On les dirait bourrins, ils se réclament pourtant de l’esthétique. Les Identitaires ont le vent en poupe, et cela, l’extrême gauche l’a compris. Cette dernière ayant laissé vacant le champ de la création contre-culturelle et du combat social, oublié largement la sémantique révolutionnaire trop « vieux jeu », le réseau identitaire s’est emparé de cette place en or.

Pour une fois, c’est un des leurs qui le reconnaît. L’essai que vient de signer Emmanuel Casajus, jeune sociologue  proche de l’extrême gauche, est doublement précieux : il analyse très strictement son objet d’étude tout en évitant le procès version Fourest, en même temps qu’il aborde la question sous l’angle le plus judicieux qui soit.  Le combat culturel, images et actions chez les Identitaires : on pourrait croire l’approche anecdotique, elle analyse pourtant les fondements du phénomène identitaire.
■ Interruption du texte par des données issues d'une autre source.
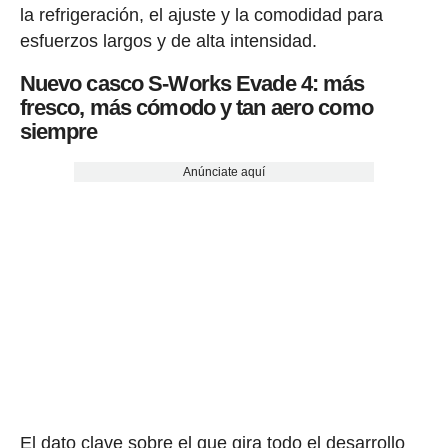
la refrigeración, el ajuste y la comodidad para
esfuerzos largos y de alta intensidad.
Nuevo casco S-Works Evade 4: más
fresco, más cómodo y tan aero como
siempre
Anúnciate aquí
El dato clave sobre el que gira todo el desarrollo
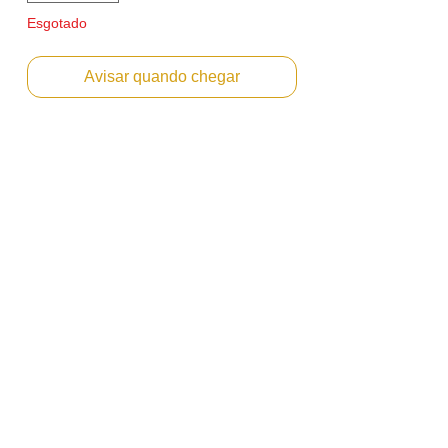
Esgotado
Avisar quando chegar
ROLO DE CARGA PRIMARIA
COMPATIVEL RICOH AFICIO MPC3003
Emitimos Nota Fiscal PF ou PJ.
Envio Imediato
Para uso nos modelos:
MP C3003
MP C3503
MP C4503
MP C5503
MP C6003
MP C3004
MP C3504
MP C4504
MP C5504
MP C6004
*Marcas e modelos citados apenas como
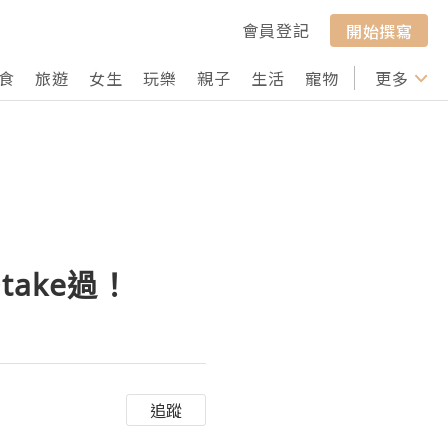
會員登記
開始撰寫
食
旅遊
女生
玩樂
親子
生活
寵物
行山
更多
打卡
take過！
追蹤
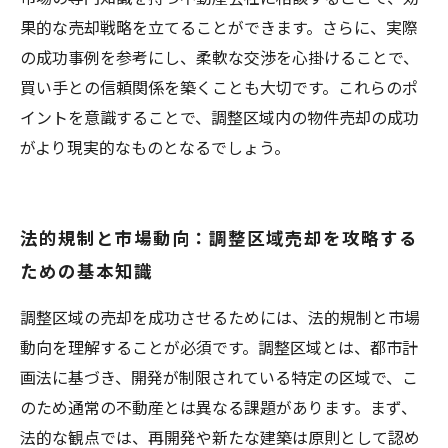
果的な売却戦略を立てることができます。さらに、実際
の成功事例を参考にし、柔軟な交渉を心掛けることで、
買い手との信頼関係を築くことも大切です。これらのポ
イントを意識することで、調整区域内の物件売却の成功
がより現実的なものとなるでしょう。
法的規制と市場動向：調整区域売却を攻略する
ための基本知識
調整区域の売却を成功させるためには、法的規制と市場
動向を理解することが必須です。調整区域とは、都市計
画法に基づき、開発が制限されている特定の区域で、こ
のため通常の不動産とは異なる課題があります。まず、
法的な観点では、再開発や新たな建築は原則として認め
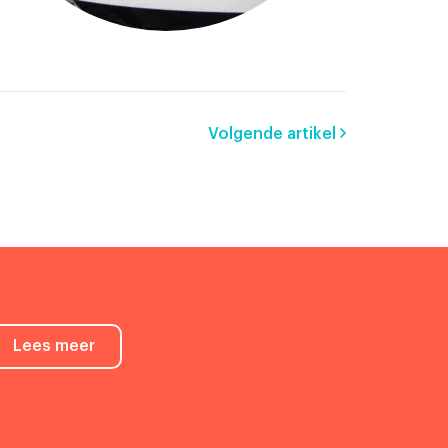
Volgende artikel
Lees meer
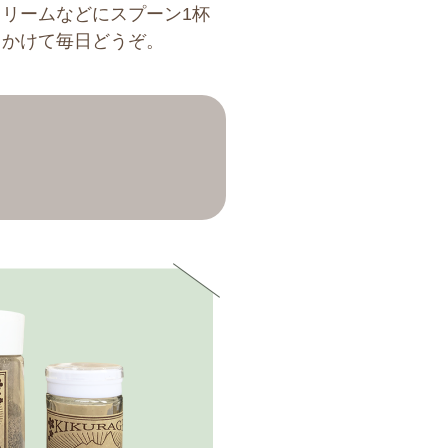
クリームなどにスプーン1杯
りかけて毎日どうぞ。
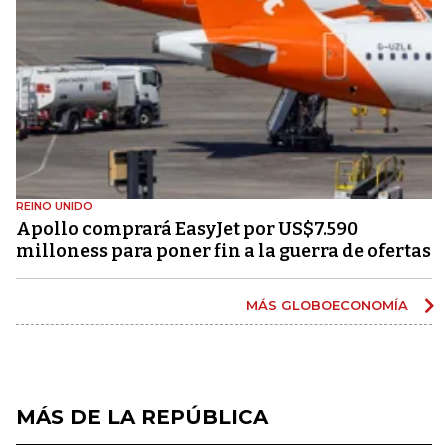
REINO UNIDO
Apollo comprará EasyJet por US$7.590
milloness para poner fin a la guerra de ofertas
MÁS GLOBOECONOMÍA
MÁS DE LA REPÚBLICA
Pour cette extrême droite, « les images sont des points de références qui précédent et ordonnent l’action ». L’auteur a jalonné son essai de toutes les photographies savamment conçues par ces « fascistes 2.0 », des photos travaillées du code couleur (jaune et noir, toujours) jusqu’au titre qui les surmonte, le tout circulant dans la joyeuse liberté d’internet. Et en terme de création,  il y en a pour tous les goûts ; du détournement, du graphiquement génial, du vintage. Ce n’est plus Paris Plage mais « Paris rage ». C’est un cuir et des gants noirs titré « turn your revolt into style ».  L’auteur a passé plus d’un an en immersion dans ces images.

Un gimmick ? L’allure, forcément l’allure. Comme si leur pensée se devait d’être forcément sublime et pas seulement présentable. Le résultat : un mélange étrange de postures situs et de futurisme italien. Esprit de contestation, de subversion, volonté de réenclencher une contre-culture à un moment de l’histoire où les années 70 sont au musée. Les Identitaires  viendraient  après «  le  moment dialectique » de cette époque pour réaliser leur synthèse.

Oui mais. S’ils sont « fascinés par le concept d’avant-garde culturelle », ils n’en sont pas moins profondément réactionnaires. Leur création culturelle archéo-futuriste a quelque chose de bidon, puisque par essence elle ne peut s’installer dans la continuité de l’avant-gardisme à la Duchamp. De là leur effort pour se réapproprier le rock, la B.D, le graff, pratiques culturellement de gauche. Ils savent que la culture populaire les devancera toujours d’une main, d’une idée, « les jeunes de l’extrême droite actuelle créent donc de nouveaux codes, récupérant et négociants les codes anciens, exemple ; la croix celtique est représentée façon graffiti, légèrement inclinée ».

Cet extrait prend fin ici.